The principle question of this letter is directed to the observation “that exposure of the hematopoietic cells for 24 hours to the adenoviral vector appears to have resulted in a threefold increase in the percentage of cells that are positive for one of the markers CD2, CD13, or CD56, whereas exposure to the adenovirus vector for 24 hours does not increase the percentage of cells that are CD34+.” As discussed in the original report, the studies that examined CD2, CD13, and CD56 expression were undertaken on a total bone marrow cell population. In contrast, the studies on CD34+ cells were undertaken on isolated CD34+ cell populations that were approximately 80% pure at the initiation of infection. Thus, there are significant differences in the composition of these two populations, and it is unlikely that such a purified population would vary in their phenotype frequency. Furthermore, because there is no decrease in the frequency of CD34+ cells, this would speak against differentiation as a mechanism, because we would expect CD34 positivity to be lost as progenitor cells differentiate. However, as Fu et al indicate, their appears to be an induction of differentiation of lymphoid cells or some other mechanism that results in an increase in positive cells. We had not stressed this in the original manuscript because it was not central to the original hypothesis and would like to thank Fu et al for identify this intriguing hypothesis. We agree that it warrants further study.

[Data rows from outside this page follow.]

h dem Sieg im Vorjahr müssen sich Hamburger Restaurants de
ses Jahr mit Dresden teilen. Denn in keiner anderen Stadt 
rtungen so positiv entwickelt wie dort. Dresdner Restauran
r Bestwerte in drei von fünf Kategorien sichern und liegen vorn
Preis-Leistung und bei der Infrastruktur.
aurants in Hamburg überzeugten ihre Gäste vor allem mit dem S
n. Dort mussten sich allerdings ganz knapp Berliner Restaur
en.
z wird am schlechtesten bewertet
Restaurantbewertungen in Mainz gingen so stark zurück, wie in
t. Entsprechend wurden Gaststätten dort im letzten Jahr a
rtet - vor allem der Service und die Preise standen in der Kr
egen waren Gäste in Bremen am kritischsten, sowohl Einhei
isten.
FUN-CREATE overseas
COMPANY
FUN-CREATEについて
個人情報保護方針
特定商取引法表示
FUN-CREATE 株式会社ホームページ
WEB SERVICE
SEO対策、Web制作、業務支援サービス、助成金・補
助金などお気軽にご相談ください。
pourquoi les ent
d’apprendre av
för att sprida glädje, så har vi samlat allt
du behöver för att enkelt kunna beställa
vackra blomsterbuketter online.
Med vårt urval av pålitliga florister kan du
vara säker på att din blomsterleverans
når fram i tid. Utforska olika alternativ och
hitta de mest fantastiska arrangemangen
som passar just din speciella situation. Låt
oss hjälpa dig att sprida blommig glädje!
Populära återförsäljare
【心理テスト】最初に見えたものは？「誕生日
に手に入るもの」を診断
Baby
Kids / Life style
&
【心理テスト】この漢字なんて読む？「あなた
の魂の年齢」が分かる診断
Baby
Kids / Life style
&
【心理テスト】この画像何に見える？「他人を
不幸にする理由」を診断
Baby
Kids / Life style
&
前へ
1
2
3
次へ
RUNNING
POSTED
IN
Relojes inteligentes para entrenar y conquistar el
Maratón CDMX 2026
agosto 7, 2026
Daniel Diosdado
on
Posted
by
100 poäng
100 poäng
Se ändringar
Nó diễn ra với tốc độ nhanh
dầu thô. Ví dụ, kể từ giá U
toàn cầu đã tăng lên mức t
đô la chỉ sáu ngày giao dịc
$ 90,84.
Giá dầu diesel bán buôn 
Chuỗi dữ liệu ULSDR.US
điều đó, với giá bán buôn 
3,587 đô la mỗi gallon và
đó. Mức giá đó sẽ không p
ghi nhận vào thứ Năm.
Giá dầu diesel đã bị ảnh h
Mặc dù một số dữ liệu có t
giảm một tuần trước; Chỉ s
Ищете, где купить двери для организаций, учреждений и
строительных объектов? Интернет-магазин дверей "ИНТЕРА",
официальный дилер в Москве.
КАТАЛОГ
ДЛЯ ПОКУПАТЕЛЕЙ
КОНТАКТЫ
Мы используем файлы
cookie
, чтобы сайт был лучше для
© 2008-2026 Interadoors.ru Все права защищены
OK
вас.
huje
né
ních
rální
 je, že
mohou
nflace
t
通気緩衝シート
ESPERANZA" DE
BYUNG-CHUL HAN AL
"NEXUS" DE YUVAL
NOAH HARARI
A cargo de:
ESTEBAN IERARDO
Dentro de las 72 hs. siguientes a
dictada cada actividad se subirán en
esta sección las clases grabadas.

As Fu et al are aware, it is very difficult to do four- or five-color analysis in FACS. Studies using propidium iodide results in fluorescence that can be observed in both the phycoerythrin and the fluorescein channel due to the wide emission spectra of propidium iodide. This would preclude the use of FDG fluorescein as an analysis parameter. Although compensation protocols are available, compensation may cause loss of data. Thus, we have not undertaken propidium iodide studies; furthermore, we suggest that gating parameters would remove the majority of dead cells and believe that the functional data shown in Table 2 successfully speak to this, where, in seven studies, no decrease in functionality was seen in the sorted cells.
Clearly, all studies can be improved upon and the use of a marker construct such as p53 infection of enriched CD34+ cells and the demonstration of message and/or protein would be an excellent improvement. Similarly, membrane expression of adenovirus proteins on CD34+ cells would be another way to further substantiate our conclusion. Both of the studies mentioned above have been initiated and will be published in due course. However, we believe that the studies shown in Table 2 constitute a solid demonstration of adenovirus infectivity of CD34+ cells with the retention of hematopoietic function. Furthermore, the studies of Neering et al,1-2 Spence et al,1-2 and Abraham et al1-4 1-5 provide confirmation of these observations.